A Review of Prevention of Mother-to-Child Transmission of Human Immunodeficiency Virus (HIV) Outcomes at the University of Medical Sciences Teaching Hospital, Ondo

  • 1. Department of Paediatrics and Child Health, University of Medical Sciences Teaching Hospital, Ondo Nigeria. 2Department of Paediatrics and Child Health, Faculty of Clinical Sciences, University of Medical Sciences, Ondo Nigeria.
  • 2. Department of Physiology, Faculty of Basic Medical Sciences, University of Medical Sciences, Ondo Nigeria
  • 3. Department of Obstetrics & Gynaecology, University of Medical Sciences Teaching Hospital, Ondo Nigeria.
  • 4. Department of Paediatrics and Child Health, University of Medical Sciences Teaching Hospital, Ondo Nigeria.
  • 5. Department of Population, Family and Reproductive Health, University of Medical Sciences, Ondo Nigeria
  • 6. Department of Nursing, University of Medical Sciences Teaching Hospital, Ondo Nigeria
  • 7. Department of Health Information, University of Medical Sciences Teaching Hospital, Ondo Nigeria.

Description

ABSTRACT
Mother-to-child transmission (MTCT) of HIV is the primary route of infection in the pediatric age group, with Nigeria contributing significantly to new pediatric HIV cases. Despite over two decades of a national Prevention of Mother-to-Child Transmission (PMTCT) program, Nigeria remains a major contributor to the global pediatric HIV burden. Effective PMTCT requires comprehensive interventions including antenatal HIV testing, maternal antiretroviral therapy (ART), infant prophylaxis, and early infant diagnosis.

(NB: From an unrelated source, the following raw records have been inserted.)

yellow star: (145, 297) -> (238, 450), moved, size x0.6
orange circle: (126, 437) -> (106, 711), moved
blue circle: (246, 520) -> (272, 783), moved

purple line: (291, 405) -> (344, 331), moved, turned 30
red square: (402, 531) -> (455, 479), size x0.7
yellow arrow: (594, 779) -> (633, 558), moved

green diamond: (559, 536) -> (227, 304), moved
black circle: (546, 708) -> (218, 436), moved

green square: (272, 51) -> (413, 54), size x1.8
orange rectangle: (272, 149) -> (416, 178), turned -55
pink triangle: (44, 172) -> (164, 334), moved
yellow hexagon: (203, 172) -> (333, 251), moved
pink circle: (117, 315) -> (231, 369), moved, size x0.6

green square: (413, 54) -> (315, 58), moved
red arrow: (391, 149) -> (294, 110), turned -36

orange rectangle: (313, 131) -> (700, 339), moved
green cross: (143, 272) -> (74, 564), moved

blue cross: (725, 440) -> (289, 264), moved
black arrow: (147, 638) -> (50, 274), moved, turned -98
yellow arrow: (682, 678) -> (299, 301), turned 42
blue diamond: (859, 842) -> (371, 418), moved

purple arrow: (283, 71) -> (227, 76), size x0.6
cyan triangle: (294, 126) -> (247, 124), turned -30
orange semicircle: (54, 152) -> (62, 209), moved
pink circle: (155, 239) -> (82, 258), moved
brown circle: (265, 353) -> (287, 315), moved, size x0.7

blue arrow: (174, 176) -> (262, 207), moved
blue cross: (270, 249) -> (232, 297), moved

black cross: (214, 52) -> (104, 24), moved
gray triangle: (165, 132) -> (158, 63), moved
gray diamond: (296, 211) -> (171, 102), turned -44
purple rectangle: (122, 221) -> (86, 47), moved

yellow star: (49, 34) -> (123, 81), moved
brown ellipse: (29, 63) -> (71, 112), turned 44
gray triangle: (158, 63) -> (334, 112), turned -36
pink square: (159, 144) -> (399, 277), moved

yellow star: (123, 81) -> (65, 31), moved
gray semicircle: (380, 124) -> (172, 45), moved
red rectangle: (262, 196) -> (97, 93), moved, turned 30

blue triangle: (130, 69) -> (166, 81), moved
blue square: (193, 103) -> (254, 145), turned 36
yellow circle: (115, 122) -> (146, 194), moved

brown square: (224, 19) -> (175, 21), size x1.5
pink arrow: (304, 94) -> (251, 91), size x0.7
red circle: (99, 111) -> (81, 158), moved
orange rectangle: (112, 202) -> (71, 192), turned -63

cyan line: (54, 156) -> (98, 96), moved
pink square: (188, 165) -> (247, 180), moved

However, systemic challenges limit optimal program outcomes. This study reviews PMTCT outcomes at the University of Medical Sciences Teaching Hospital, Ondo, Nigeria. A retrospective review of PMTCT cases was conducted, analyzing data from infants born to HIV-positive mothers. Maternal and infant characteristics, antiretroviral prophylaxis, mode of delivery, duration of maternal ART, and early infant diagnosis results were examined. Data were analyzed using SPSS version 25 and presented through frequencies, percentages, and chi-square statistics. Among 97 HIV-exposed infants, 53.6% were female with a mean birth weight of 3.02 ± 0.35 kg. Majority of mothers were aged 31–40 years (49.5%), married (65.7%), and had secondary education (58.6%). Infant prophylaxis was primarily Nevirapine only (82.8%) or Zidovudine/Nevirapine combination (16.2%). Vaginal delivery accounted for 88.9% of births. Maternal highly active ART (HAART) had been administered for over two years in 59.6% of cases. Early infant diagnosis using DNA PCR indicated a 95.9% HIVnegative rate. Spousal HIV positivity was 22.2%, with 9.1% unknown. The University of Medical Sciences Teaching Hospital's PMTCT program demonstrates a high HIV-free survival rate among exposed infants, reflecting effective prophylaxis and sustained maternal ART adherence. Continued efforts should focus on overcoming systemic barriers, enhancing male partner involvement, and strengthening postnatal follow-up to further improve outcomes.